THE TASK »
The answer should be every line below, repeated exactly, with the images left out.

* * * * *

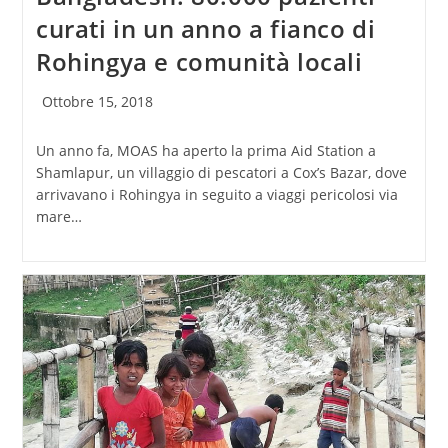
curati in un anno a fianco di
Rohingya e comunità locali
Articolo
Ottobre 15, 2018
pubblicato:
Un anno fa, MOAS ha aperto la prima Aid Station a
Shamlapur, un villaggio di pescatori a Cox’s Bazar, dove
arrivavano i Rohingya in seguito a viaggi pericolosi via
mare…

* * * * *

RESPONSE AREA »
curati in un anno a fianco di
Rohingya e comunità locali
Articolo
Ottobre 15, 2018
pubblicato:
Un anno fa, MOAS ha aperto la prima Aid Station a
Shamlapur, un villaggio di pescatori a Cox’s Bazar, dove
arrivavano i Rohingya in seguito a viaggi pericolosi via
mare…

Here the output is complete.